Heart of Iron (Heart of Iron #1)(19)
He checked the radar to see if that solar schooner was still pinging them, but the communications were silent.
It worked.
Finally, he pried his shaking hands from the controls. Waited for a moment, making sure he was still breathing and functional, and then thrust his fists into the air. “And who is the best pilot in the kingdom?” He turned his thumbs toward himself. “This sexy pilot right here!”
The captain patted the back of his chair, as close to a congratulations as he’d get. “Nice flying, Jax.”
“Go on, tell me more.” He grinned. “So, where to? Iliad? Patoor Mav Station?”
For a moment, the captain didn’t respond, and the fiber-optic wires in her hair flickered, dimming to a burnt orange. “Set a course for Palavar,” she said at last, and in the doorway he heard Ana’s breath catch.
He turned to look the captain in the face to make sure she wasn’t joking. But then he remembered the captain never joked. “That’s . . . Captain—Palavar?”

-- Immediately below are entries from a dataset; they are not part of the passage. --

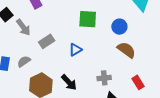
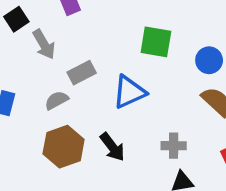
blue triangle: (75, 50) -> (129, 92), size x1.5
gray semicircle: (24, 61) -> (57, 100), moved

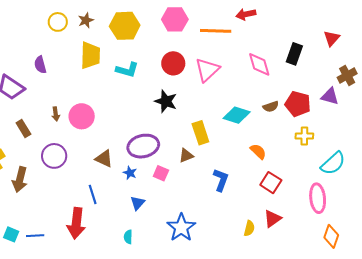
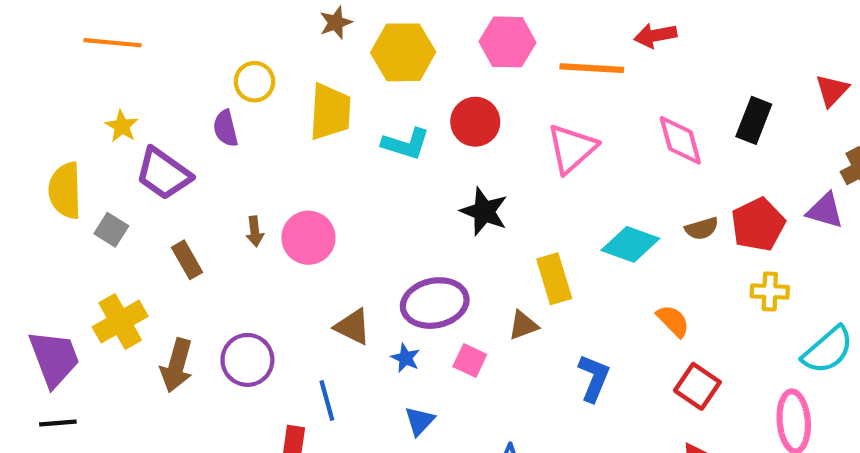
brown star: (86, 20) -> (336, 23), moved
yellow circle: (58, 22) -> (254, 82), moved
red circle: (173, 63) -> (475, 122), moved
red pentagon: (298, 104) -> (758, 225), turned 30
purple circle: (54, 156) -> (247, 360), moved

Cerces’s dark moon. It orbited around the third planet from the sun in such a way that it always fell into the planet’s shadow. No light reached it—and that meant no energy. Ships couldn’t function for long, tech would power down.
Not to mention Cerces had at least three separate bounties out for the Dossier. If a patrol caught them in Cercian space . . .
“Captain,” Jax said, “Palavar’s suicide—” And then it dawned on him. “It’s where those coordinates point, isn’t it? The ship’s on the dark moon.”
“Aye,” she said, and leaned over Jax to the intercom. “Congratulations, crew. I hope we’re all in one piece. As most of you have probably already guessed, Ana took it upon herself to steal a few things—an Ironblood included.”
Jax wanted to point out that none of them would steal an Ironblood willingly—not even the gorgeous one currently in the infirmary.
“She also stole coordinates to Rasovant’s missing fleetship, the Tsarina. She thinks there might be something on it that can fix Di’s memory core, but there’s a good chance someone’ll follow us. I don’t like the odds”—she paused, pursing her lips—“so speak your grievances now, or you’re coming with us. To Palavar.”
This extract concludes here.